E devo dire che Cloud Atlas si è rivelato una piacevolissima sorpresa, ma prima di proseguire, vi dico solo che se vi aspettate un film di fantascienza tutto azione (dopo aver visto il trailer in televisione o sul web), beh… non è esattamente un film del genere, l’opera dei fratelli Wachoski preferisce concentrarsi sulla complicata narrazione incrociata delle varie trame (che richiede un pò di attenzione per essere seguita) ma non si può assolutamente dire che sia un film sia tutto esposizione e privo di…. sviluppo e avvenimenti. Ed in ogni caso, è un esempio di come spesso i trailer non vadano visti come specchi o anteprime effettive dei film.
Come scritto sopra, la storia di Cloud Atlas è raccontata attraverso sei sottostorie, ambientate in epoche diverse, dall’america dei campi di cotone e dello schiavismo, a futuristiche metropoli distopiche, con personaggi e vicende diverse, ma tutte legate da tematiche di fondo ed elementi in comune (tra cui il titolare Atlante delle Nuvole). Siccome non c’è modo di parlare della trama senza raccontare praticamente tutto, l’unica cosa che posso fare a riguardo è presentare brevemente le 6 sottostorie (riportate in ordine casuale e non cronologico), senza andare nel dettaglio.
Storia 1: ambientata nell’america coloniale in cui la tratta degli schiavi di colore (africani, nativi americani) era pratica comune, prende luogo principalmente in un brigantino, con protagonista un giovane bianco ricco.
Storia 2: ambientata nella futuristica e altamente distopica Neo Seul, vede protagonista una specie di cameriera (identica alle altre come un clone) che scopre qualcosa che non dovrebbe. La parte più “sci-fi” del film, reminescente ( ma non a sorpresa) dei Matrix. (Nota Personale: la parte che mi ha convinto di meno)

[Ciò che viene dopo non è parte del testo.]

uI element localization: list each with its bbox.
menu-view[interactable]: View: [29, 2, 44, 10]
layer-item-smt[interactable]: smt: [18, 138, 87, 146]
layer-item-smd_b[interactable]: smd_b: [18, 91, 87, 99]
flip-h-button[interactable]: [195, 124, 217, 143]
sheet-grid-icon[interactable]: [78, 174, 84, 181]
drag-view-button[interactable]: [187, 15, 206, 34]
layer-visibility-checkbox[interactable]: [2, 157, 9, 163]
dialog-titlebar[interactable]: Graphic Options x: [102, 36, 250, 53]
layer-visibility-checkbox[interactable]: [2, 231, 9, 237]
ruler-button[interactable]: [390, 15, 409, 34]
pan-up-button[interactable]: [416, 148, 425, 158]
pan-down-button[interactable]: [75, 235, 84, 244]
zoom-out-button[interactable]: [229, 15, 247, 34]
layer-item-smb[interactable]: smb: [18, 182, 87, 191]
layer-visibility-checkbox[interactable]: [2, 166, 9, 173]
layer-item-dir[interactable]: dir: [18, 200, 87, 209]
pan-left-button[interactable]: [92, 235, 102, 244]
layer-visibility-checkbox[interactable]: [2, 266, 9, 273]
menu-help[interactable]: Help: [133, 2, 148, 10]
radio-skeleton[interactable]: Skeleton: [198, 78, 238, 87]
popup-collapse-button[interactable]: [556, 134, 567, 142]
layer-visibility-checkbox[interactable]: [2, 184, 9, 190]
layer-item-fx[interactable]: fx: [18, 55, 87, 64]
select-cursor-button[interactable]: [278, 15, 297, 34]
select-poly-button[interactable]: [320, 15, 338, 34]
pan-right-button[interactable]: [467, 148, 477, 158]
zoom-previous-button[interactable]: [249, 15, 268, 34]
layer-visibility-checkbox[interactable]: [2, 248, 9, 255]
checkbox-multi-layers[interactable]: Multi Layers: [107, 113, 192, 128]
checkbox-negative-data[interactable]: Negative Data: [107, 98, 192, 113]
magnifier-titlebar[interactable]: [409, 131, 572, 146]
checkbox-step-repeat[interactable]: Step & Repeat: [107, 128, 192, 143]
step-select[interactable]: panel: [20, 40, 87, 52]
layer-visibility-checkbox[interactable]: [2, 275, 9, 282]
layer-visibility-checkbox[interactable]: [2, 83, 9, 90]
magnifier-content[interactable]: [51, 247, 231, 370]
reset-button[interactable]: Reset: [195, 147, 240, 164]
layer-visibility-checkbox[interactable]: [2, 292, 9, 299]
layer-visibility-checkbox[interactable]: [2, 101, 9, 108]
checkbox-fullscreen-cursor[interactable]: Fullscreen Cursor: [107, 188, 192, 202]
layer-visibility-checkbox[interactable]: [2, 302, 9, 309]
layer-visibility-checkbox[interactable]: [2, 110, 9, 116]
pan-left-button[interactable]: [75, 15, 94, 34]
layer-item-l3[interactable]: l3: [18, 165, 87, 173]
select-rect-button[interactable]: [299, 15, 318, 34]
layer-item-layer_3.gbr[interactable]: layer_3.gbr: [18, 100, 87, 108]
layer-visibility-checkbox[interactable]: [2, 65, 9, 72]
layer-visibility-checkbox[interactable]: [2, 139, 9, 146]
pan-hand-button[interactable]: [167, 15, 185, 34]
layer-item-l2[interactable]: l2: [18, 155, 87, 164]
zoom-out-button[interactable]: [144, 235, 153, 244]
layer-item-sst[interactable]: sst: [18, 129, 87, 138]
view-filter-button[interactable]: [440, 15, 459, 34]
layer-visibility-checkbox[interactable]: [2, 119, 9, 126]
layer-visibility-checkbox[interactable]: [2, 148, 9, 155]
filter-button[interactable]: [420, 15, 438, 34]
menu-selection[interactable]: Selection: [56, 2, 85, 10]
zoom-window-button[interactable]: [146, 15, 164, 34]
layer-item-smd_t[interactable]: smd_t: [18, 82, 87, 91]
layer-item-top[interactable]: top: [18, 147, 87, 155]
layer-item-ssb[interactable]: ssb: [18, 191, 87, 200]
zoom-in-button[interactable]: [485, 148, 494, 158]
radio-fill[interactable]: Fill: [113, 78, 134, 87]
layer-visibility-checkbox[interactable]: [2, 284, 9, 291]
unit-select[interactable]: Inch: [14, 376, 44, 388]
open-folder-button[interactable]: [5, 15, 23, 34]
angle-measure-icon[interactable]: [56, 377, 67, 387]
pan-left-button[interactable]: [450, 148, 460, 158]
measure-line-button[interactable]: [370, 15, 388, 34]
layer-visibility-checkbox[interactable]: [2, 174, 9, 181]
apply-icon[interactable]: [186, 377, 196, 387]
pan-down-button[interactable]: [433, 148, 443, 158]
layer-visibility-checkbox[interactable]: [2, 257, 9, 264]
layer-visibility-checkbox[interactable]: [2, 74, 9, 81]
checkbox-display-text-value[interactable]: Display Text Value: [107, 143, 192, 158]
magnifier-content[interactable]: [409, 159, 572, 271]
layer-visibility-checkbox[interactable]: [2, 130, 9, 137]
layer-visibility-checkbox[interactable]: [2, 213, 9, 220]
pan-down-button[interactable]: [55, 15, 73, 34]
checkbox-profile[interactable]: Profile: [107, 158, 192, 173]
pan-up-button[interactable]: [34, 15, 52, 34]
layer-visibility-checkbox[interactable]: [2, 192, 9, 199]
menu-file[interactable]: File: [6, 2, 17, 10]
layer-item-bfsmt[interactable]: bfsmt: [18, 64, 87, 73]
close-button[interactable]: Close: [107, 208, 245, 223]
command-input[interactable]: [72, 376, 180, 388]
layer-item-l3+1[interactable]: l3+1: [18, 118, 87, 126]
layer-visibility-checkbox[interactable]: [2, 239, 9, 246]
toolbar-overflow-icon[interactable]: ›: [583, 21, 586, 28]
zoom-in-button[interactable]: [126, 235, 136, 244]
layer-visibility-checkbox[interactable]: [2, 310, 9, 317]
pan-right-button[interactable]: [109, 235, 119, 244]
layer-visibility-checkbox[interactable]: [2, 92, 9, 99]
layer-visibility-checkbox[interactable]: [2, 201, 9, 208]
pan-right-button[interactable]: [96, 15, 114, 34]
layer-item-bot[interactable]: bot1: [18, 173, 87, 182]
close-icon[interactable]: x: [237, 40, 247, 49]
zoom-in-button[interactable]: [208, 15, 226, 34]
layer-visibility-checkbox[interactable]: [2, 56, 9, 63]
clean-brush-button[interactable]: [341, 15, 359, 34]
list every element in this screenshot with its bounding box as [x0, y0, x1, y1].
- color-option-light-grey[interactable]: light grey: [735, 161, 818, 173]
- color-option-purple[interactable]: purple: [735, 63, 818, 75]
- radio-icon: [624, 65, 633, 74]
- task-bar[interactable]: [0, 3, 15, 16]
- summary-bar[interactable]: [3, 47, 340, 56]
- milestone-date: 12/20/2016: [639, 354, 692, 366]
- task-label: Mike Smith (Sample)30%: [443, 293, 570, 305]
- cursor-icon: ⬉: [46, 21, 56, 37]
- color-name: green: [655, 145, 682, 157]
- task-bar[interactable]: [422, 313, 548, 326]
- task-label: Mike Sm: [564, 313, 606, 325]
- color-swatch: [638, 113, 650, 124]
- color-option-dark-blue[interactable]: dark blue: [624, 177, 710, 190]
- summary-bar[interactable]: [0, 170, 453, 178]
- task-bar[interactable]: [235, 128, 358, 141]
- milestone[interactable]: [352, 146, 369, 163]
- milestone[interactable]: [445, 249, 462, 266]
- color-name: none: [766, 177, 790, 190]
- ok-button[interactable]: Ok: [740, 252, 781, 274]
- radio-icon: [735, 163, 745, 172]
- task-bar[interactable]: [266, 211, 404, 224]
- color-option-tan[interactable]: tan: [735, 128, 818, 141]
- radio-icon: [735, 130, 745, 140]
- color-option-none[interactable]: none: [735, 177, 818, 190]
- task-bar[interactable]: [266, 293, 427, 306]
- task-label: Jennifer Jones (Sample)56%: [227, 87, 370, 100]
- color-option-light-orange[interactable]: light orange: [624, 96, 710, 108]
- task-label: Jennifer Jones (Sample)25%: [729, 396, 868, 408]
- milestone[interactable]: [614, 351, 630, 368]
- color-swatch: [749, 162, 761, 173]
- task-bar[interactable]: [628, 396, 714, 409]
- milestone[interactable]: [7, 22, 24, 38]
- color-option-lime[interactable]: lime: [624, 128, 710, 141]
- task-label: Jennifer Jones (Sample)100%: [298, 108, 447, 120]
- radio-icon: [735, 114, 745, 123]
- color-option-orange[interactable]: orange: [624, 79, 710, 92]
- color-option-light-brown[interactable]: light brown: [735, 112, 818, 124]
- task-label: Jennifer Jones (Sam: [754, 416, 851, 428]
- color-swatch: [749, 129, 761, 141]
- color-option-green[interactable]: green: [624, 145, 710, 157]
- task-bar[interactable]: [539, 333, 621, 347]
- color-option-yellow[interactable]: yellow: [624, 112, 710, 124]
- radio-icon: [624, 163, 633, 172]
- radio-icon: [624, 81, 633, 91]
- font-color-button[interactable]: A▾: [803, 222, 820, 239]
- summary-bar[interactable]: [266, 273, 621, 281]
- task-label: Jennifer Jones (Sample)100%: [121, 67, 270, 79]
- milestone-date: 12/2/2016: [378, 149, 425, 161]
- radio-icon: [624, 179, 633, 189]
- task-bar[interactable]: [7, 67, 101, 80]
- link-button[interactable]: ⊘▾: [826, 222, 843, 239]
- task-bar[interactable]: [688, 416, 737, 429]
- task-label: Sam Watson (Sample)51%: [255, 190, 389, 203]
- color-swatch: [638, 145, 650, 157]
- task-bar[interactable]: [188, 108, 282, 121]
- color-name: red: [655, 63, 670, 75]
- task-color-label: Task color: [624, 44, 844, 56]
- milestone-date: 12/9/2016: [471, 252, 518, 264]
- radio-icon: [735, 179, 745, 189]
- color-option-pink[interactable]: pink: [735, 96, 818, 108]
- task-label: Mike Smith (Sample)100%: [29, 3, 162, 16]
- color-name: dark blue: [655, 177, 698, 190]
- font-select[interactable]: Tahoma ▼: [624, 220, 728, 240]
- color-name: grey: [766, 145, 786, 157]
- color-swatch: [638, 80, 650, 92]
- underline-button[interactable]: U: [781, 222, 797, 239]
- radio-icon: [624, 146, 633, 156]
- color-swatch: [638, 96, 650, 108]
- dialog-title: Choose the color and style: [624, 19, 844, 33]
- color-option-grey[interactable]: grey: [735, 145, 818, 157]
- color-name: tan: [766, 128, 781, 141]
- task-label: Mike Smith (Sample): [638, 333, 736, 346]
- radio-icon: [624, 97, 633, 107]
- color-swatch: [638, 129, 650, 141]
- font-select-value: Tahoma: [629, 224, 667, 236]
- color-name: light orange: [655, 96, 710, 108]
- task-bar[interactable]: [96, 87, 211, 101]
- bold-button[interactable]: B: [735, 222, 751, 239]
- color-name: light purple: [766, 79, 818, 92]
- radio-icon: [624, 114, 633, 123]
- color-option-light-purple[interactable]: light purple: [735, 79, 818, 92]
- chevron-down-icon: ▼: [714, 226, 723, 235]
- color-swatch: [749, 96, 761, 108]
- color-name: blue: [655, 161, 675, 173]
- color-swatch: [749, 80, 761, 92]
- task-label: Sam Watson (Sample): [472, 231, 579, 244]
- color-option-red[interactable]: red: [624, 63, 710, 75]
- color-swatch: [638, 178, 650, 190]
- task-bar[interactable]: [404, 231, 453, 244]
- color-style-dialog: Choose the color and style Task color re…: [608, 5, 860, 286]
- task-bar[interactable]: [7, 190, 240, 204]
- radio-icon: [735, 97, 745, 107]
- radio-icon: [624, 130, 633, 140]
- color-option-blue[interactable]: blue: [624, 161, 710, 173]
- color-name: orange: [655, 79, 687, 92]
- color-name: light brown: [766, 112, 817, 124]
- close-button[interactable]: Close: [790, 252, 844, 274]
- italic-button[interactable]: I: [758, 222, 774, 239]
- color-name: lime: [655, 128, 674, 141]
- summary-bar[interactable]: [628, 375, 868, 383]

Storia 3: ambientata nel presente, vede un editore anziano che finisce per dover pagare un pizzo enorme a dei criminali, e non potendo fare ciò, chiede aiuto al fratello, che invece di aiutarlo, lo rinchiude in un’ospizio, con infermiere dalla mascella e dai muscoli da marine, e cerca di scappare di lì. Decisamente la parte più comica, molto diversa dalle altre.
Storia 4: Ambientata negli anni ’30, vede come protagonista un compositore bisessuale chiamato Frobisher, che lavora come copista per un grande compositore, sperando un giorno di poter scrivere una grande composizione lui stesso.

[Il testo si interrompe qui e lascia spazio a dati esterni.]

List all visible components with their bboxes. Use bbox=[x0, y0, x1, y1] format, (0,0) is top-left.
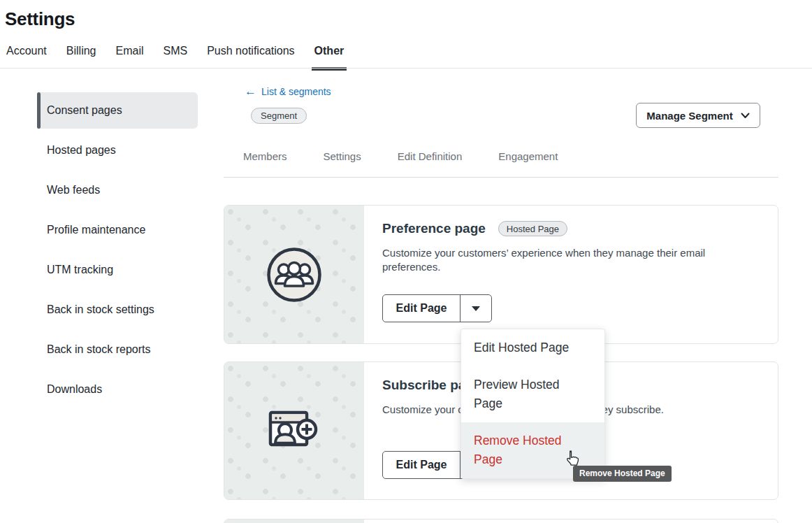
hosted-page-badge: Hosted Page bbox=[498, 221, 567, 236]
manage-segment-button[interactable]: Manage Segment bbox=[636, 103, 760, 128]
sidebar-item-label: Back in stock reports bbox=[47, 343, 151, 356]
dropdown-caret-icon bbox=[472, 306, 480, 311]
dot-pattern-panel bbox=[224, 206, 364, 343]
dot-pattern-panel bbox=[224, 362, 364, 499]
sidebar-item-hosted-pages[interactable]: Hosted pages bbox=[37, 132, 198, 169]
segment-tab-bar: Members Settings Edit Definition Engagem… bbox=[224, 145, 778, 178]
sidebar-item-utm-tracking[interactable]: UTM tracking bbox=[37, 252, 198, 288]
tab-push-notifications[interactable]: Push notifications bbox=[207, 45, 294, 70]
preference-page-card: Preference page Hosted Page Customize yo… bbox=[224, 205, 778, 344]
sidebar-item-consent-pages[interactable]: Consent pages bbox=[37, 92, 198, 129]
sidebar-item-profile-maintenance[interactable]: Profile maintenance bbox=[37, 212, 198, 248]
sidebar-item-label: Downloads bbox=[47, 383, 102, 396]
people-group-icon bbox=[266, 247, 322, 303]
edit-page-button[interactable]: Edit Page bbox=[383, 452, 460, 478]
pointer-cursor-icon bbox=[563, 450, 581, 468]
edit-page-dropdown-toggle[interactable] bbox=[460, 295, 491, 322]
back-to-lists-link[interactable]: ← List & segments bbox=[245, 86, 331, 97]
browser-add-user-icon bbox=[266, 406, 322, 461]
dot-pattern-panel bbox=[224, 520, 364, 523]
sidebar-item-back-in-stock-reports[interactable]: Back in stock reports bbox=[37, 331, 198, 368]
sidebar-item-label: Hosted pages bbox=[47, 144, 116, 157]
edit-page-dropdown-menu: Edit Hosted Page Preview Hosted Page Rem… bbox=[461, 329, 605, 479]
manage-segment-label: Manage Segment bbox=[646, 110, 732, 122]
edit-page-split-button: Edit Page bbox=[382, 294, 492, 322]
menu-item-preview-hosted-page[interactable]: Preview Hosted Page bbox=[461, 366, 604, 422]
tab-engagement[interactable]: Engagement bbox=[498, 145, 558, 177]
sidebar-item-label: Consent pages bbox=[47, 104, 122, 117]
sidebar-item-back-in-stock-settings[interactable]: Back in stock settings bbox=[37, 292, 198, 328]
settings-tab-bar: Account Billing Email SMS Push notificat… bbox=[6, 45, 344, 70]
tab-edit-definition[interactable]: Edit Definition bbox=[398, 145, 463, 177]
card-title-row: Preference page Hosted Page bbox=[382, 221, 567, 236]
sidebar-item-web-feeds[interactable]: Web feeds bbox=[37, 172, 198, 208]
chevron-down-icon bbox=[741, 113, 750, 119]
back-arrow-icon: ← bbox=[245, 87, 256, 96]
settings-screen: Settings Account Billing Email SMS Push … bbox=[0, 0, 812, 523]
sidebar: Consent pages Hosted pages Web feeds Pro… bbox=[37, 92, 198, 411]
sidebar-item-label: UTM tracking bbox=[47, 264, 113, 276]
next-page-card-partial bbox=[224, 519, 778, 523]
tab-other[interactable]: Other bbox=[314, 45, 345, 70]
tab-email[interactable]: Email bbox=[116, 45, 144, 70]
tab-sms[interactable]: SMS bbox=[164, 45, 188, 70]
tab-segment-settings[interactable]: Settings bbox=[324, 145, 361, 177]
segment-type-badge: Segment bbox=[251, 108, 307, 124]
card-title: Preference page bbox=[382, 221, 486, 236]
back-link-label: List & segments bbox=[261, 86, 331, 97]
menu-item-edit-hosted-page[interactable]: Edit Hosted Page bbox=[461, 329, 604, 366]
tab-members[interactable]: Members bbox=[243, 145, 287, 177]
sidebar-item-label: Back in stock settings bbox=[47, 303, 154, 316]
edit-page-button[interactable]: Edit Page bbox=[383, 295, 460, 322]
tab-account[interactable]: Account bbox=[6, 45, 47, 70]
remove-hosted-page-tooltip: Remove Hosted Page bbox=[573, 466, 672, 482]
sidebar-item-label: Web feeds bbox=[47, 184, 100, 196]
sidebar-item-label: Profile maintenance bbox=[47, 224, 145, 236]
tab-billing[interactable]: Billing bbox=[66, 45, 96, 70]
sidebar-item-downloads[interactable]: Downloads bbox=[37, 371, 198, 408]
card-description: Customize your customers’ experience whe… bbox=[382, 246, 721, 274]
page-title: Settings bbox=[5, 8, 75, 30]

Storia 5: Ambientata in un futuro mondo che lascia vedere i rottami della civiltà precedente (uno scenario post-apocalittico), ma in cui i suoi abitanti sono dei semplici autoctoni del luogo, che vivono di pastorizia e caccia, vede come protagonista un cacciatore il cui villaggio riceve la visita di uno dei Prescelti, individui avanzati tecnologicamente.

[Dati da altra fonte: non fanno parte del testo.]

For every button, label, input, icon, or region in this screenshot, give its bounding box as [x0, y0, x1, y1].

Storia 6: Ambientata negli anni ’70, con toni più noir, vede una giornalista investigare sull’effettiva sicurezza della nuova centrale nucleare, e rimane invischiata in un proprio e vero complotto.
Le varie storie condividono alcuni personaggi (o discendenti di essi), alcuni elementi e le tematiche, e si collegano incredibilmente bene l’una con l’altra, ad eccezione della storia moderna con l’editore, che stona con il tono serio delle altre storie, ma è molto divertente ed aiuta a non rendere l’opera un pomposo film di fantascienza che si prende troppo sul serio. Ciò nonostante, questa storia è indubbiamente un pò troppo sopra le righe rispetto alle altre, ed è l’unica cosa che impedisce alle varie storie di mantenere un tono costante tra di loro.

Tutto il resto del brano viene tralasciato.